Admin API cannot create deactivated users

[tadzik]

Description

When using Admin API to create new users, the deactivated body attribute is ignored. According to the docs, "If unspecified, deactivation state will be left unchanged on existing accounts and set to false for new accounts". It seems like it's set to false for new accounts regardless of what the attribute is set to.

Steps to reproduce

• Create a new user with the admin API:

    PUT /_synapse/admin/v2/users/@jsmith:server {
        displayname: 'Jacob Smith',
        password: 'hello.code.reviewer',
        deactivated: true
    }

• The response indicates that the user is not deactivated, contrary to what was requested:

{
  name: '@jsmith:server',
  is_guest: 0,
  admin: 0,
  consent_version: null,
  consent_server_notice_sent: null,
  appservice_id: null,
  creation_ts: 1645530918,
  user_type: null,
  deactivated: 0,
  shadow_banned: 0,
  displayname: 'Jacob Smith',
  avatar_url: null,
  threepids: [],
  external_ids: []
}

• The user can login, even though they shouldn't be able to.

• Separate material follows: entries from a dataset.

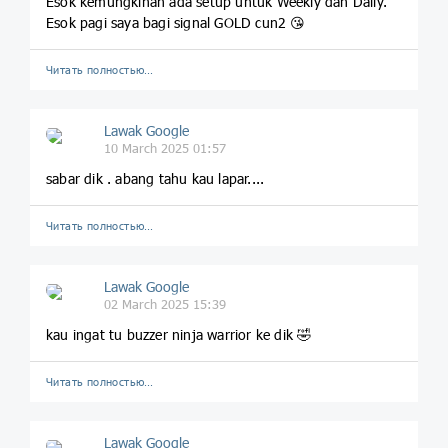
Esok kemungkinan ada setup untuk Weekly dan Daily.
Esok pagi saya bagi signal GOLD cun2 😘
Читать полностью…
Lawak Google
10 March 2025 01:57
sabar dik . abang tahu kau lapar....
Читать полностью…
Lawak Google
02 March 2025 15:39
kau ingat tu buzzer ninja warrior ke dik 🤣
Читать полностью…
Lawak Google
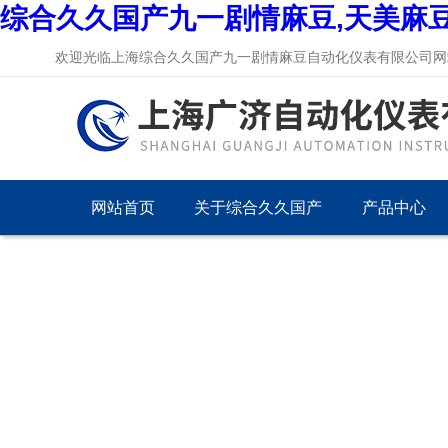
综合久久国产九一剧情麻豆,天美麻
欢迎光临上海综合久久国产九一剧情麻豆自动化仪表有限公司网站
网站首页
关于综合久久国产
产品中心
九一剧情麻豆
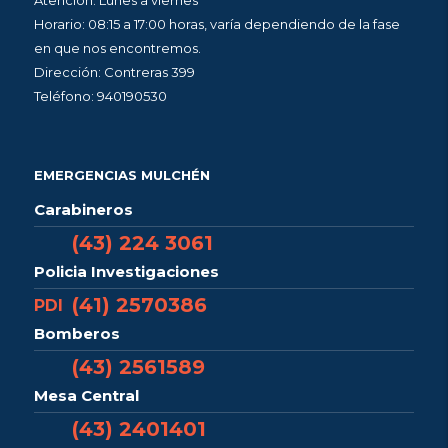
Horario: 08:15 a 17:00 horas, varía dependiendo de la fase
en que nos encontremos.
Dirección: Contreras 399
Teléfono: 940190530
EMERGENCIAS MULCHÉN
Carabineros
(43) 224 3061
Policia Investigaciones
(41) 2570386
PDI
Bomberos
(43) 2561589
Mesa Central
(43) 2401401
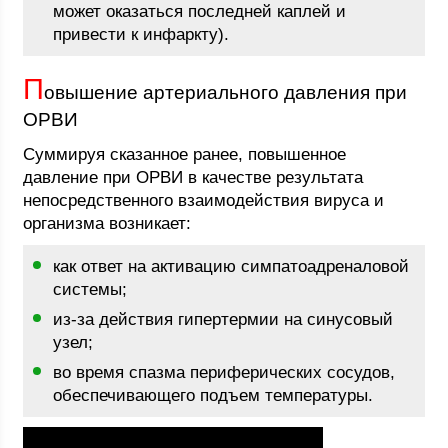
может оказаться последней каплей и
привести к инфаркту).
П
овышение артериального давления при
ОРВИ
Суммируя сказанное ранее, повышенное
давление при ОРВИ в качестве результата
непосредственного взаимодействия вируса и
организма возникает:
как ответ на активацию симпатоадреналовой
системы;
из-за действия гипертермии на синусовый
узел;
во время спазма периферических сосудов,
обеспечивающего подъем температуры.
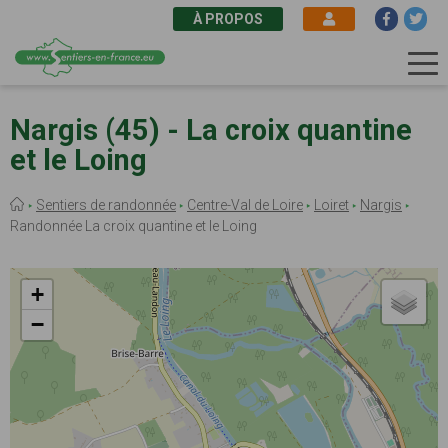
À PROPOS
Aller
au
Nargis (45) - La croix quantine
contenu
et le Loing
principal
Fil
Sentiers de randonnée
Centre-Val de Loire
Loiret
Nargis
d'Ariane
Randonnée La croix quantine et le Loing
+
−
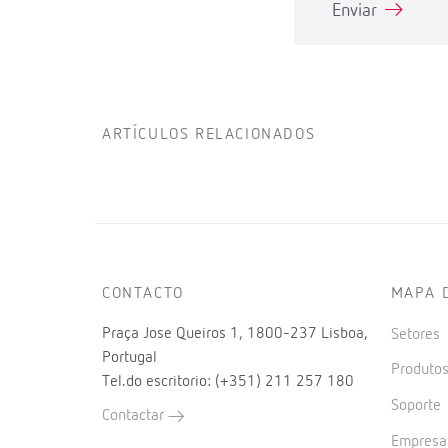
Enviar
ARTÍCULOS RELACIONADOS
CONTACTO
MAPA 
Praça Jose Queiros 1, 1800-237 Lisboa,
Setores
Portugal
Produto
Tel.do escritorio: (+351) 211 257 180
Soporte
Contactar
Empres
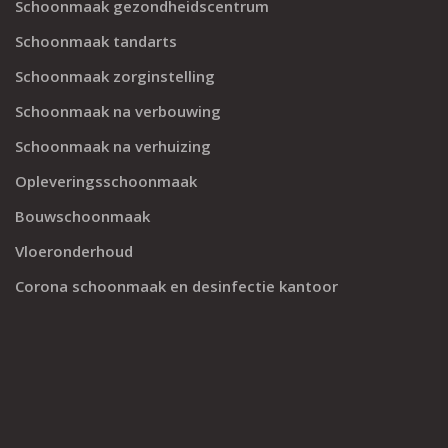
Schoonmaak gezondheidscentrum
Schoonmaak tandarts
Schoonmaak zorginstelling
Schoonmaak na verbouwing
Schoonmaak na verhuizing
Opleveringsschoonmaak
Bouwschoonmaak
Vloeronderhoud
Corona schoonmaak en desinfectie kantoor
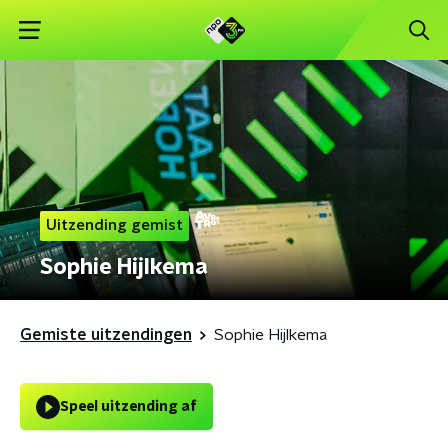
Uitzending gemist
Sophie Hijlkema
Gemiste uitzendingen
Sophie Hijlkema
Speel uitzending af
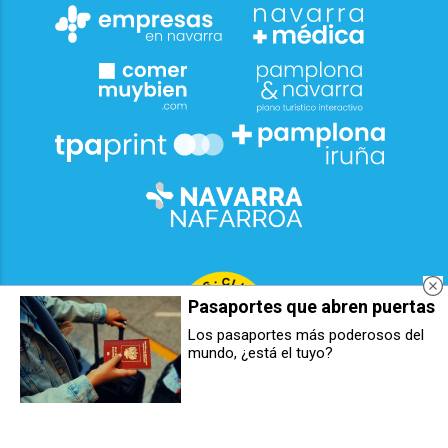
Pasaportes que abren puertas
Los pasaportes más poderosos del
mundo, ¿está el tuyo?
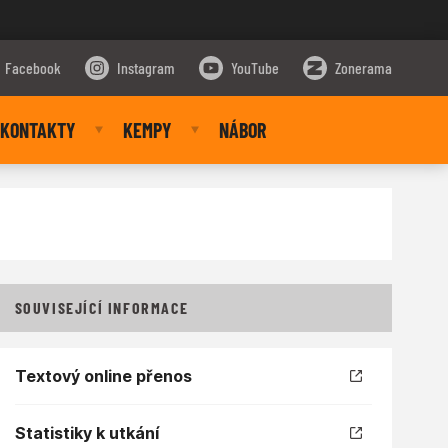
Facebook
Instagram
YouTube
Zonerama
KONTAKTY
KEMPY
NÁBOR
SOUVISEJÍCÍ INFORMACE
Textový online přenos
Statistiky k utkání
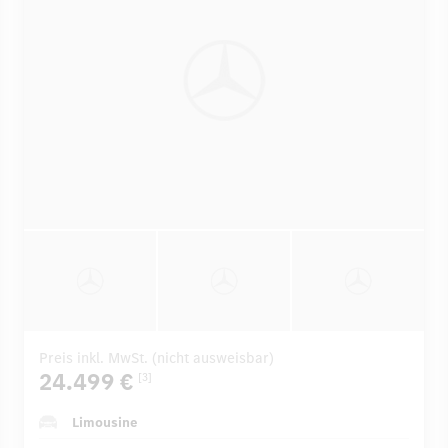
Preis inkl. MwSt. (nicht ausweisbar)
24.499 €
[3]
Limousine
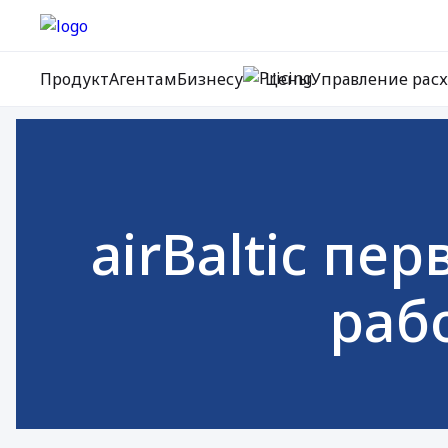
Продукт
Агентам
Бизнесу
Цены
Управление рас
airBaltic пе
рабо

It'd be fair if that option was unsupported during user creation, but the docs don't indicate that it is. It should either work as expected, or be documented (and preferably return a 400 when used) not to.

Version information

Synapse 1.51.0 running under docker with homerunner.

[erikjohnston]

Updating the docs is probably the easiest here.

Is there a use case for creating users that are deactivated?

[tadzik]

SCIM allows it, so a SCIM->Synapse gateway needs to support it. It can do it in two steps though, it's not a big deal :)

[hex-m]

I just read the news that GitLab supports SCIM now and came here because we have exactly those problems with our Synapse instances.